PROJECT SUMMARY X-linked intellectual disability (XLID) affects approximately 1 in 1,000 males. Recently, we have discovered mutations in the gene encoding O-GlcNAc transferase (OGT) that are causal for XLID. These mutations generate variants with amino acid substitutions in the TPR domains of OGT that are thought to be involved in protein-protein interactions. The modification of Ser/Thr residues of nuclear and cytosolic proteins by the addition of a single glycan (O-linked N-acetylglucosamine, O-GlcNAc) by OGT impacts the stability, localization, activity, and protein-protein interactions of many nuclear and cytosolic proteins. Similar to phosphorylation, thousands of nuclear and cytosolic proteins in mammals are modified by O-GlcNAc. Unlike phosphorylation, which is mediated by a plethora of kinases and a smaller set of phosphatases, O- GlcNAcylation results from the activity of a single transferase (OGT) and can be removed by a single hydrolase (O-GlcNAc hydrolase, OGA). It has been suggested that the O-GlcNAc modification is a regulatory modification in that it has been demonstrated to be globally inducible and dynamic on a small subset of proteins examined. We hypothesize that the TPR variants observed in XLID are altering O-GlcNAc dynamics and/or the OGT interactome. The specific aims leverage our expertise in O-GlcNAc biology and the enzymology of OGT along with our innovative labeling, enrichment, and mass spectrometry-based approaches for site-mapping and interactome identification applied to neural lineages derived from normal or Cas9- engineered human embryonic stem cells. In Aim 1, we develop a novel method for examining the dynamics of both site-specific O-GlcNAc modification and the modified protein and couple this with enrichment strategies and tandem mass spectrometry approaches to define O-GlcNAc cycling rates in a cell type and XLID genotype dependent manner. In Aim 2, we define the OGT interactome using classical co-immunoprecipitation as well as proximity labeling approaches in a cell type and XLID genotype dependent manner. The successful completion of these aims will not only benefit the O-GlcNAc biology community but more importantly will identify specific OGT targets and binding partners impacted by XLID for future detailed hypothesis-driven studies.

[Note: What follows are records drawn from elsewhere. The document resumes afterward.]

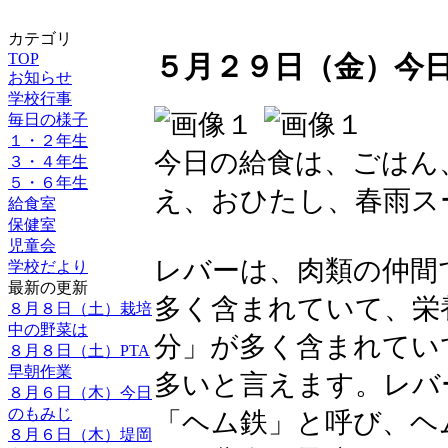
カテゴリ
TOP
５月２９日（金）今
お知らせ
学校行事
毎日の様子
１・２年生
今日の給食は、ごはん
３・４年生
５・６年生
え、おひたし、春雨ス
給食室
保健室
児童会
レバーは、肉類の仲間
学校だより
最新の更新
多く含まれていて、栄
８月８日（土）栽培
中の野菜は
分」が多く含まれてい
８月８日（土）PTA
早朝作業
多いと言えます。レバ
８月６日（木）今日
のもみじ
「ヘム鉄」と呼び、ヘ
８月６日（木）堤岡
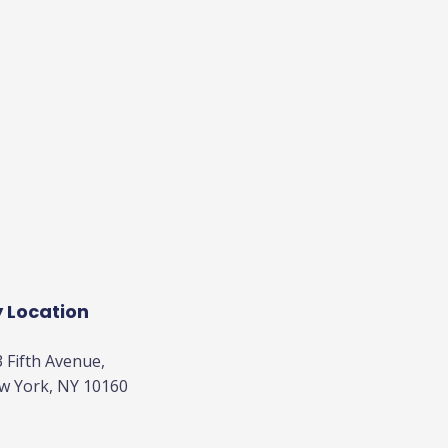
 Location
 Fifth Avenue,
w York, NY 10160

项目概要 X 连锁智力障碍 (XLID) 影响大约千分之一的男性。最近，我们发现编码 O-GlcNAc 转移酶 (OGT) 的基因突变是导致 XLID 的原因。这些突变产生 OGT 的 TPR 结构域中氨基酸取代的变体，这些变体被认为参与蛋白质-蛋白质相互作用。核蛋白和胞质蛋白的 Ser/Thr 残基的修饰通过 OGT 添加单个聚糖（O-连接的 N-乙酰葡糖胺，O-GlcNAc）会影响稳定性，许多核蛋白和胞浆蛋白的定位、活性和蛋白-蛋白相互作用。类似于 O-GlcNAc 磷酸化后，哺乳动物中数以千计的核蛋白和胞质蛋白被 O-GlcNAc 修饰。不像磷酸化，由大量激酶和一小部分磷酸酶介导，O- GlcNAc 酰化是由单一转移酶 (OGT) 的活性引起的，并且可以通过单一水解酶去除（O-GlcNAc 水解酶，OGA）。有人建议 O-GlcNAc 修饰是一种调节修改，因为它已被证明在一小部分上是全局可诱导的和动态的检查蛋白质。我们假设 XLID 中观察到的 TPR 变体正在改变 O-GlcNAc 动力学和/或 OGT 相互作用组。具体目标利用了我们在 O-GlcNAc 生物学方面的专业知识和 OGT 酶学以及我们创新的标记、富集和基于质谱的方法用于位点作图和相互作用组识别，应用于源自正常或 Cas9- 的神经谱系工程化人类胚胎干细胞。在目标 1 中，我们开发了一种新方法来检查动态位点特异性 O-GlcNAc 修饰和修饰的蛋白质，并将其与富集策略结合起来和串联质谱方法来定义细胞类型和 XLID 基因型中的 O-GlcNAc 循环速率依赖方式。在目标 2 中，我们也使用经典的免疫共沉淀定义了 OGT 相互作用组作为以细胞类型和 XLID 基因型依赖方式进行邻近标记的方法。成功者这些目标的完成不仅有利于 O-GlcNAc 生物学界，更重要的是确定受 XLID 影响的特定 OGT 靶点和结合伙伴，以供未来详细的假设驱动研究。